As mentioned in the scope section above, branches are companies based in other jurisdictions that have a presence in the jurisdiction being looked at. Many jurisdictions require registration of branches for tax or other regulatory purposes.
We are usually able to directly identify them based on information provided in company or entity type (such as “Foreign Company” or “Branch of an offshore company”), but registers can sometimes have other ways to denote them, such as a variation in company number prefix.
Language, localisation & character sets
Company data is multilingual, and often presented in non-Latin script. OpenCorporates currently translates a few attributes to English, where the source is available only in non-Latin character sets (eg Arabic, Chinese, Cyrillic, Japanese, etc). This is limited to the main search filters on our website – current status and company type. We work with our community partners to assist with translation. All data is stored as UTF-8 (currently 3-byte Basic Multilingual Plane Unicode characters)
Original: 有限会社 English: Limited Company ==> company_type: Limited Company (有限会社)

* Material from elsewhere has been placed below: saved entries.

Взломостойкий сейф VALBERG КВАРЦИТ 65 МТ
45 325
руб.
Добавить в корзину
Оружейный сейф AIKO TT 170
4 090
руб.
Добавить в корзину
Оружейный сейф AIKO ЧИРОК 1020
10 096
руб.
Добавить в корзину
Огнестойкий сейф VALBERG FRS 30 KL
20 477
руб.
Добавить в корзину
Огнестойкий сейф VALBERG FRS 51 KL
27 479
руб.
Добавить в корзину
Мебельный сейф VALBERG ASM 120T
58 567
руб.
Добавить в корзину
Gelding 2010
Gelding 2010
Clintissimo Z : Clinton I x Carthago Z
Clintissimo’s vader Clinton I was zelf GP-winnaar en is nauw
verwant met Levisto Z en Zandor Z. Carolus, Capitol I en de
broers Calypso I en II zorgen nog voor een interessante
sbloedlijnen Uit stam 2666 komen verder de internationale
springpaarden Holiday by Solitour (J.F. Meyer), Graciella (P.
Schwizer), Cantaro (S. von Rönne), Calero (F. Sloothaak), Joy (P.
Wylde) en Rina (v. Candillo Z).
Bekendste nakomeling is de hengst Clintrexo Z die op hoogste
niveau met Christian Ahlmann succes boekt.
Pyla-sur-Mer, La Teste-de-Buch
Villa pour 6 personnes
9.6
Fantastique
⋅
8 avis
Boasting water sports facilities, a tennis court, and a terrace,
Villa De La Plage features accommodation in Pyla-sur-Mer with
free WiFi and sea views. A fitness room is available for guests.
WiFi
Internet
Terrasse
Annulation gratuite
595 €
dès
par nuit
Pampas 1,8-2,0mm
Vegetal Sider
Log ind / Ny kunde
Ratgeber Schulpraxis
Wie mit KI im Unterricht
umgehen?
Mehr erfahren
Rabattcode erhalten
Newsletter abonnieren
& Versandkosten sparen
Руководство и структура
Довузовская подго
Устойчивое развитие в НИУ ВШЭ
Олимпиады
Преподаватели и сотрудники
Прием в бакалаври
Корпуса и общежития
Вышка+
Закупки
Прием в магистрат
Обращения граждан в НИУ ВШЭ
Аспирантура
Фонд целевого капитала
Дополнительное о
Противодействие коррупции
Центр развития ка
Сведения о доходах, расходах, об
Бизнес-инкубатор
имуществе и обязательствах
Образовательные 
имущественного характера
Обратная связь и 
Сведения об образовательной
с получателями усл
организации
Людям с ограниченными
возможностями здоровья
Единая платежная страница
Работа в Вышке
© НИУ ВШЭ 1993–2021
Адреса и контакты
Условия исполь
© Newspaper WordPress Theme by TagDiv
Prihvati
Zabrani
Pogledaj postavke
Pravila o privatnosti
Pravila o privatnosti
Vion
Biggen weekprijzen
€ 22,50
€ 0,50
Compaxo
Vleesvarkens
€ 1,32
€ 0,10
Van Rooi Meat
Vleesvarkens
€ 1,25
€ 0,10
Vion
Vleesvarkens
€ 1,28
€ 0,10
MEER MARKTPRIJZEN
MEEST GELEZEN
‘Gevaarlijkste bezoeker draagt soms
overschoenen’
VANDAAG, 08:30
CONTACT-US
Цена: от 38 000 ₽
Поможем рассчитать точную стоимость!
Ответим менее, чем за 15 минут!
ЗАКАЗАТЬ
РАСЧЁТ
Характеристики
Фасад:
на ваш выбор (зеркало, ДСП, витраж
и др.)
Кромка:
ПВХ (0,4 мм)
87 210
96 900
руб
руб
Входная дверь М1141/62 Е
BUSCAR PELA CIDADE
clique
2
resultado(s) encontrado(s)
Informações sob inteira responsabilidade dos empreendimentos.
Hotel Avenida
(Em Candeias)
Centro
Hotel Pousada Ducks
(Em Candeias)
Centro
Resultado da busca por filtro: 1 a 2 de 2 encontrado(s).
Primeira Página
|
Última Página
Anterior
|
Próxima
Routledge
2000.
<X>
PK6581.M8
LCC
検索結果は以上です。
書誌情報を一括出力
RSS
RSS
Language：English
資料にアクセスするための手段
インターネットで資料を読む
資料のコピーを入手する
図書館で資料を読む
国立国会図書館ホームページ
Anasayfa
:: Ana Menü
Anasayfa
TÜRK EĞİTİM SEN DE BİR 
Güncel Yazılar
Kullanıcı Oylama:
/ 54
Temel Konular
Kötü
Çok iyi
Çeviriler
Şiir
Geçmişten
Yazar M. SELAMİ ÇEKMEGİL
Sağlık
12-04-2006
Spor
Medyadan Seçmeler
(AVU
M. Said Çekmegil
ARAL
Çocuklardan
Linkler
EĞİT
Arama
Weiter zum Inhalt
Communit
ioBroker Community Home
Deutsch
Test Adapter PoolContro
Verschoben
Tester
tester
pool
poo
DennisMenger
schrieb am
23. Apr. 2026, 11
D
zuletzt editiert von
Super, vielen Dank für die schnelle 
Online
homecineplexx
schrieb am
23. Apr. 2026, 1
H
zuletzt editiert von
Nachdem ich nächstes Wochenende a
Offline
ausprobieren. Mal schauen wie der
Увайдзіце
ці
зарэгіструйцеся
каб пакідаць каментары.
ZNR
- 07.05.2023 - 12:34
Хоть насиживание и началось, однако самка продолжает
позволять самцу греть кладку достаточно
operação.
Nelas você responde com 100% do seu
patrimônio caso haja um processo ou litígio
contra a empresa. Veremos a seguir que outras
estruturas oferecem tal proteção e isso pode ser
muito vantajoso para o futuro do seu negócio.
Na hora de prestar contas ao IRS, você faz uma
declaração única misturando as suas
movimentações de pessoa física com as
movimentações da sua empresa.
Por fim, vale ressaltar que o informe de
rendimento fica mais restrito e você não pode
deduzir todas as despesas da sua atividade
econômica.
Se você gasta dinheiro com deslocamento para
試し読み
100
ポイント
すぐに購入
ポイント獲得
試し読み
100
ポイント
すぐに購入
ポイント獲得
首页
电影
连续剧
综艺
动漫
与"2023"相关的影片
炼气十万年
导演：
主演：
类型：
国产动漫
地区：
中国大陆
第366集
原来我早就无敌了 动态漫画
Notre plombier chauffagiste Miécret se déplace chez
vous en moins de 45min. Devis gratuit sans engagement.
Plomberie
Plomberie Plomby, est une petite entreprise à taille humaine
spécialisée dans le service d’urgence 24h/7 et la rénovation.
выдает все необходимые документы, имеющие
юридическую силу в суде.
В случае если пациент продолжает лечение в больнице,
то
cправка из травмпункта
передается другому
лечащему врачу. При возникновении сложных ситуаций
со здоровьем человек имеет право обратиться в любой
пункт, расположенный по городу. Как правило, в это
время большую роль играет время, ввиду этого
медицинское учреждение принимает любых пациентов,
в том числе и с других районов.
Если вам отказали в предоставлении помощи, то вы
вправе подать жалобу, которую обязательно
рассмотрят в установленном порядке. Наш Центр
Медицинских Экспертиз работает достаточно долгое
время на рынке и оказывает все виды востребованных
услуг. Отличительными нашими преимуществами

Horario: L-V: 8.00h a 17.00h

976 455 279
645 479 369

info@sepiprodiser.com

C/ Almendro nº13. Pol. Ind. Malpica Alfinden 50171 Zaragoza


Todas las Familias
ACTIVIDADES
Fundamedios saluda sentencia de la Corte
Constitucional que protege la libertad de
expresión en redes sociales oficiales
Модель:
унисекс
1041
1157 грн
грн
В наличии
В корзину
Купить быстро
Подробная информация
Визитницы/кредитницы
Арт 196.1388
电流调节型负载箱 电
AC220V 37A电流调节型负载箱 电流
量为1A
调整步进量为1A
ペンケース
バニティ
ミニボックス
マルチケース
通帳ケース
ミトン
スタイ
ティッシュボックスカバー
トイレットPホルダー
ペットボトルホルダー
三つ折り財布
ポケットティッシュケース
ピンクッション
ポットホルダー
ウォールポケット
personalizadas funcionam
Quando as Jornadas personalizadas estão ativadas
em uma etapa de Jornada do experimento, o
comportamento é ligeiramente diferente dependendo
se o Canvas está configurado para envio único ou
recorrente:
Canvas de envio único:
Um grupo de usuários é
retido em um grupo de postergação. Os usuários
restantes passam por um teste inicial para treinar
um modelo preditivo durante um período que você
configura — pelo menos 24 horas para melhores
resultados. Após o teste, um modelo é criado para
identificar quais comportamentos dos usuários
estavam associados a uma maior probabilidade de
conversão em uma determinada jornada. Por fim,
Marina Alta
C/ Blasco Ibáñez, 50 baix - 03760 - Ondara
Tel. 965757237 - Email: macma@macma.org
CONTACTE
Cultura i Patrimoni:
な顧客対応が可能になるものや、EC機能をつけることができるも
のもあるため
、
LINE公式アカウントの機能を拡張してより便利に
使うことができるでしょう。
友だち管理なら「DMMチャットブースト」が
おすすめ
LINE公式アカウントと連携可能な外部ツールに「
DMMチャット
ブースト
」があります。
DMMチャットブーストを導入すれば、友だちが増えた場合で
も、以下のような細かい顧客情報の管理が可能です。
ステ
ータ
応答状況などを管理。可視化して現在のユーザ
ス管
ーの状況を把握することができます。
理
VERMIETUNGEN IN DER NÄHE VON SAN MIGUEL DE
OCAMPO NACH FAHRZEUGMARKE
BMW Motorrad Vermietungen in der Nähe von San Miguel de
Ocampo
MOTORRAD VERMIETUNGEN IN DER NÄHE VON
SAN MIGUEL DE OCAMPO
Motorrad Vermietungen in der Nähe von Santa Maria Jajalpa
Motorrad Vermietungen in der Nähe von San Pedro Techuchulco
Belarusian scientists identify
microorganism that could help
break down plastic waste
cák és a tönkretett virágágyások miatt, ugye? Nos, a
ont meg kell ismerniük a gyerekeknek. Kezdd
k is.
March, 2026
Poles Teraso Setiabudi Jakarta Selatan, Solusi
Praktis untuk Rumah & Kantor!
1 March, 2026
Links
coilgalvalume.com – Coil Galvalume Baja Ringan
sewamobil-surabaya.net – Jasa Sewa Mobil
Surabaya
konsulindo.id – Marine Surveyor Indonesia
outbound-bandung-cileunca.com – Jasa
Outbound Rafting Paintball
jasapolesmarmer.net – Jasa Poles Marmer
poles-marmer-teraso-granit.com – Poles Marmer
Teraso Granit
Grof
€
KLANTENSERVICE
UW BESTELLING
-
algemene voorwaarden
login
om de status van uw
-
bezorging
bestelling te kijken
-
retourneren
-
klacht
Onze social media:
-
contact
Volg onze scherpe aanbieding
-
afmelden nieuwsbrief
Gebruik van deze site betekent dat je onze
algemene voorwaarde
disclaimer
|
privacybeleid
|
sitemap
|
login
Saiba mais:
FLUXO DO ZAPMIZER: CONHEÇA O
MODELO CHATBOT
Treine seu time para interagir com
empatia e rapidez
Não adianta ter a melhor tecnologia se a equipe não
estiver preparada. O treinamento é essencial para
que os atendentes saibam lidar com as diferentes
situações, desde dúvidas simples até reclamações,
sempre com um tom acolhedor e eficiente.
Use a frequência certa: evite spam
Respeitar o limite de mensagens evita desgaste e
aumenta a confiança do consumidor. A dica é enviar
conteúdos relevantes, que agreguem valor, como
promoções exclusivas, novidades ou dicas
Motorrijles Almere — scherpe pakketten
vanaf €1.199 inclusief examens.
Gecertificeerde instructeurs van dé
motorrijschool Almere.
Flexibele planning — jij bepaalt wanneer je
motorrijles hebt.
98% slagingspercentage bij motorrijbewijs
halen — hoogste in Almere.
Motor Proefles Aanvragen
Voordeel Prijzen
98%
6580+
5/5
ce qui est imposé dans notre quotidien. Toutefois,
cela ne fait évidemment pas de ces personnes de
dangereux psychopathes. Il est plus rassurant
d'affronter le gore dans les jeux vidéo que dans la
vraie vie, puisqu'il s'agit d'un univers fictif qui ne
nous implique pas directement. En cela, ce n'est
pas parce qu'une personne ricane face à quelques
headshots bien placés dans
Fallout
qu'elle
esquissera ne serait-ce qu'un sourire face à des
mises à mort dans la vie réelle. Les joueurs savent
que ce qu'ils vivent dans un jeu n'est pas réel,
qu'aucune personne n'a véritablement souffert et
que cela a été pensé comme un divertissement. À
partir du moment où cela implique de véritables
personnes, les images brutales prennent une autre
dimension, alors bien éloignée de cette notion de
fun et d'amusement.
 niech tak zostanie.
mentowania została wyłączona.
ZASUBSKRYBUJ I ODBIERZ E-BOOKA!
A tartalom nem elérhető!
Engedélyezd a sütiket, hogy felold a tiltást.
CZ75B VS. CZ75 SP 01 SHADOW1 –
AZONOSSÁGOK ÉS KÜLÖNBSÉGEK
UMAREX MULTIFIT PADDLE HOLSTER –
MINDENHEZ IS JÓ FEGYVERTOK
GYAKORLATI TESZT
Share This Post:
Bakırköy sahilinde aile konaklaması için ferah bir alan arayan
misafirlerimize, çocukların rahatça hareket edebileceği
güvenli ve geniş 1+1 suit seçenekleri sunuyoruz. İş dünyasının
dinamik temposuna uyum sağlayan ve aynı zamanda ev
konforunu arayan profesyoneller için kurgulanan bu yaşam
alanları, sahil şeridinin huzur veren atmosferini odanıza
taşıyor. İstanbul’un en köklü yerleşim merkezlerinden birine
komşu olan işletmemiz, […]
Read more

Where we’re changing from one source to another, or if the source we are using changes its layout or structure – perhaps adding or removing some fields, or amending how others are displayed – we carry out a significant amount of additional analysis to determine the impact on existing data already in OpenCorporates. This then drives requirements for any data migration development work that might be needed.
Next steps – obtaining sample data
Once the initial mapping analysis has been completed, reviewed and signed off, we will obtain sample data (unstructured, structured, and transformed into our Company schema format). We need sufficient data to be able to confirm any hypotheses about our field mapping and transformation rules, and to help construct our unit tests. The sample dataset as a baseline to the our fetcher development process… which we’ll cover in the next blog post!